Poblado de Alba. Castillo.

Pueblo abandonado que da nombre a la presa. Los 20 vecinos que los habitaban lo abandonaron en los años cincuenta tras sufrir un aparatoso incendio que lo dejó casi devastado. Hoy en día, apenas pueden verse algunos vestigios tales como los muros de la iglesia y de unas pocas casas, un lavadero con una curiosa inscripción: «prohibido lavar los hombres…», y un abrevadero fuente. El resto ha sido devorado por la maleza y las hiedras.

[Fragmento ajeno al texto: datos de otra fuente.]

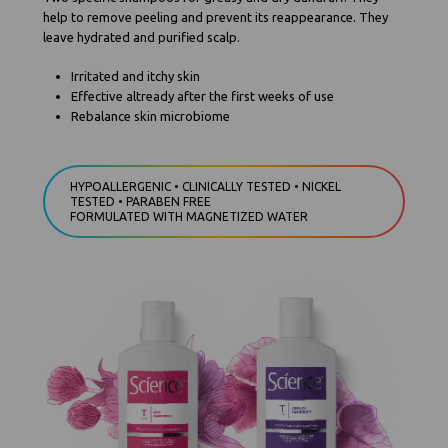
help to remove peeling and prevent its reappearance. They
leave hydrated and purified scalp.
Irritated and itchy skin
Effective altready after the first weeks of use
Rebalance skin microbiome
HYPOALLERGENIC • CLINICALLY TESTED • NICKEL
TESTED • PARABEN FREE
FORMULATED WITH MAGNETIZED WATER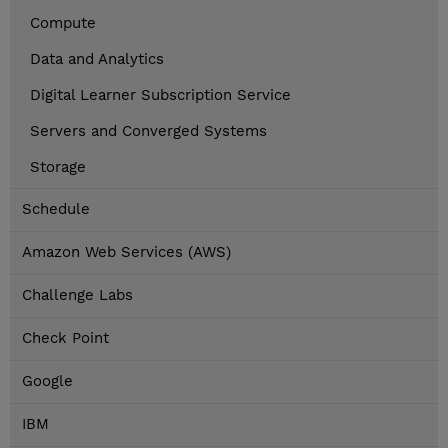
Compute
Data and Analytics
Digital Learner Subscription Service
Servers and Converged Systems
Storage
Schedule
Amazon Web Services (AWS)
Challenge Labs
Check Point
Google
IBM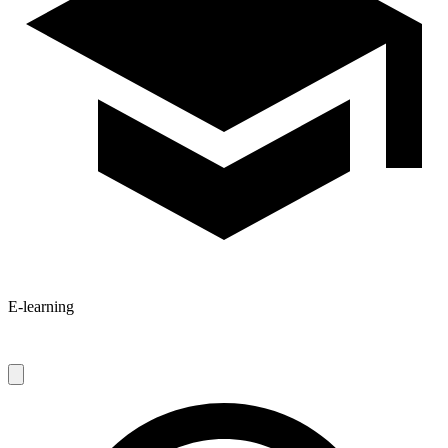
E-learning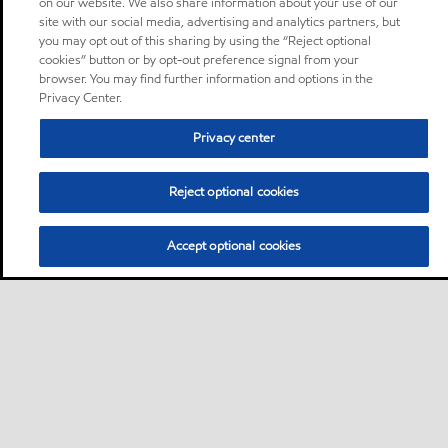
on our website. We also share information about your use of our
site with our social media, advertising and analytics partners, but
you may opt out of this sharing by using the “Reject optional
cookies” button or by opt-out preference signal from your
browser. You may find further information and options in the
Privacy Center.
Privacy center
Reject optional cookies
Accept optional cookies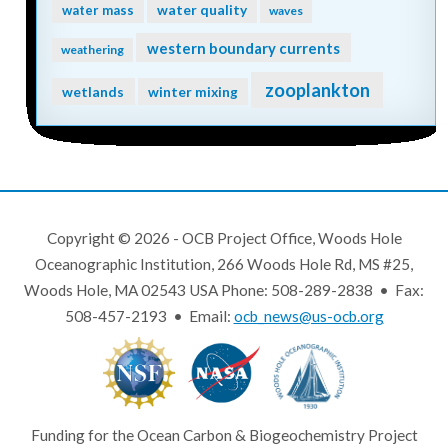
water quality
water mass
waves
western boundary currents
weathering
zooplankton
wetlands
winter mixing
Copyright © 2026 - OCB Project Office, Woods Hole
Oceanographic Institution, 266 Woods Hole Rd, MS #25,
Woods Hole, MA 02543 USA Phone: 508-289-2838 • Fax:
508-457-2193 • Email:
ocb_news@us-ocb.org
Funding for the Ocean Carbon & Biogeochemistry Project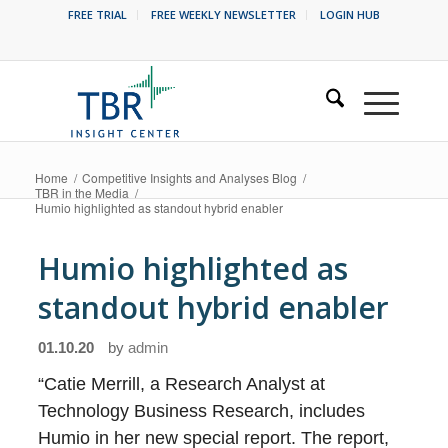
FREE TRIAL
FREE WEEKLY NEWSLETTER
LOGIN HUB
Home
/
Competitive Insights and Analyses Blog
/
TBR in the Media
/
Humio highlighted as standout hybrid enabler
Humio highlighted as
standout hybrid enabler
01.10.20
by
admin
“Catie Merrill, a Research Analyst at
Technology Business Research, includes
Humio in her new special report. The report,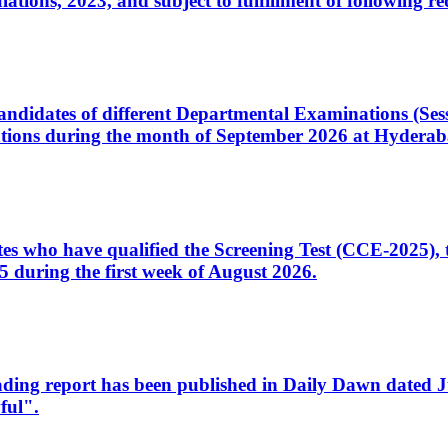
ons, 2023, and subject to fulfillment of following re
d candidates of different Departmental Examinations (Se
tions during the month of September 2026 at Hyderab
idates who have qualified the Screening Test (CCE-2025)
 during the first week of August 2026.
sleading report has been published in Daily Dawn dated
ful".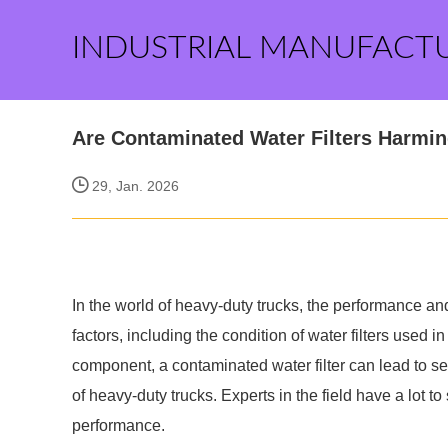
INDUSTRIAL MANUFACT
Are Contaminated Water Filters Harmi
29, Jan. 2026
In the world of heavy-duty trucks, the performance and
factors, including the condition of water filters used
component, a contaminated water filter can lead to serio
of heavy-duty trucks. Experts in the field have a lot t
performance.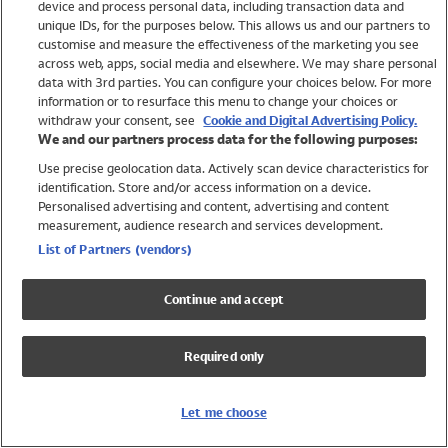
device and process personal data, including transaction data and
Swimwear
unique IDs, for the purposes below. This allows us and our partners to
Women
customise and measure the effectiveness of the marketing you see
Men
across web, apps, social media and elsewhere. We may share personal
Girls
data with 3rd parties. You can configure your choices below. For more
information or to resurface this menu to change your choices or
Boys
withdraw your consent, see
Cookie and Digital Advertising Policy.
Baby
We and our partners process data for the following purposes:
Brands
Use precise geolocation data. Actively scan device characteristics for
Trending
identification. Store and/or access information on a device.
Shop All Holiday Shop
Personalised advertising and content, advertising and content
measurement, audience research and services development.
Swimwear
List of Partners (vendors)
Womens Swimwear
Mens Swimwear
Continue and accept
Girls Swimwear
Boys Swimwear
Required only
Baby Swimwear
UPF 50+ Swimwear
Lycra Extra Life Swimwear
Let me choose
Beach Cover Ups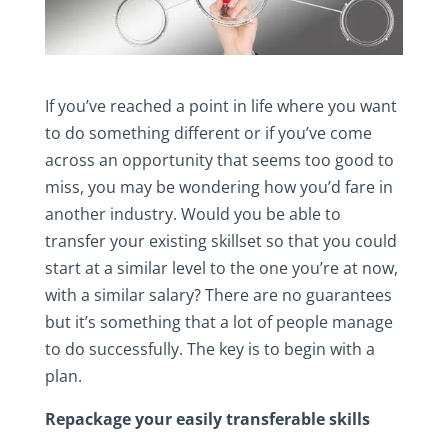
If you’ve reached a point in life where you want
to do something different or if you’ve come
across an opportunity that seems too good to
miss, you may be wondering how you’d fare in
another industry. Would you be able to
transfer your existing skillset so that you could
start at a similar level to the one you’re at now,
with a similar salary? There are no guarantees
but it’s something that a lot of people manage
to do successfully. The key is to begin with a
plan.
Repackage your easily transferable skills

Está documentada -aún pueden verse algunos restos tales como un aljibe en mal estado, parte de un muro de mampostería, ladrillos macizos etc.-, la existencia de un Castillo-fortaleza o Castro de la Pedrera, que data de 1040 y que estuvo situado en un crestón calizo sobre el pueblo de Alba, en el margen izquierdo del Desfiladero del Oca.

Hayedo de Alba

Cerca de las ruinas de Alba y junto al roquedo podemos caminas bajo enormes y centenarias hayas. Muy cerca de este hayedo nace el río Oca para después avanzar por el interior del desfiladero.

Castro de Somoro (1104 m)

Esta enorme piedra, que se asoma sobre el embalse, ofrece hermosísimas vistas de la presa desde diferentes balcones naturales; también pueden avistarse la Sierra de la Demanda y los Montes Obarenes. Se sitúa en la margen derecha del desfiladero de Oca. Fue un lugar estratégico en la época romana gracias a sus excelentes condiciones defensivas.

Hayedo

Pozo o Lago de San Indalecio

Se trata de un pequeño estanque en el que la leyenda nos dice que fue martirizado San Indalecio, primer obispo de la diócesis de Auca durante el siglo III. Auca fue sede episcopal desde tiempos visigodos hasta su traslado a Gamonal y, posteriormente, a Burgos en el año 1075.

Desfiladero de la Hoz

Este pequeño cañón, tallado por el río Oca entre grandes peñascos, nos conduce hasta la base de la presa. Lugar recóndito en el que podemos ver como el río se nutre del desagüe del embalse, nos ofrece una preciosa cascada, numerosas oquedades en lo alto -Cueva de los Moros y Caldera-, una rica vegetación de álamos, un moderno puente y la posibilidad de avistar buitres y otras aves rapaces en lo alto.

Avisos y recomendaciones

La ruta puede realizarse en cualquier estación del año, pero, en, otoño es espectacular contemplar el colorido de las hayas. El único óbice es que el embalse tiene poca agua. No es recomendable en épocas de muchas lluvias porque hay que cruzar el río Oca y éste suele llevar mucho caudal, a no ser que no nos importe descalzarnos.

De los diferentes recorridos que podemos hacer para conocer los alrededores de esta presa, éste es bastante asequible y bonito. Solo queda afeado por el tramo que transcurre por asfalto.
Hay una variante a la ruta, consistente en empezar el recorrido por el interior del Desfiladero de la Hoz y subir por las escaleras del muro del embalse hasta una carretera que nos lleva al mismo ensanche en lo alto de la presa. No recomendamos esta opción porque está prohibido el tránsito por el interior de la presa.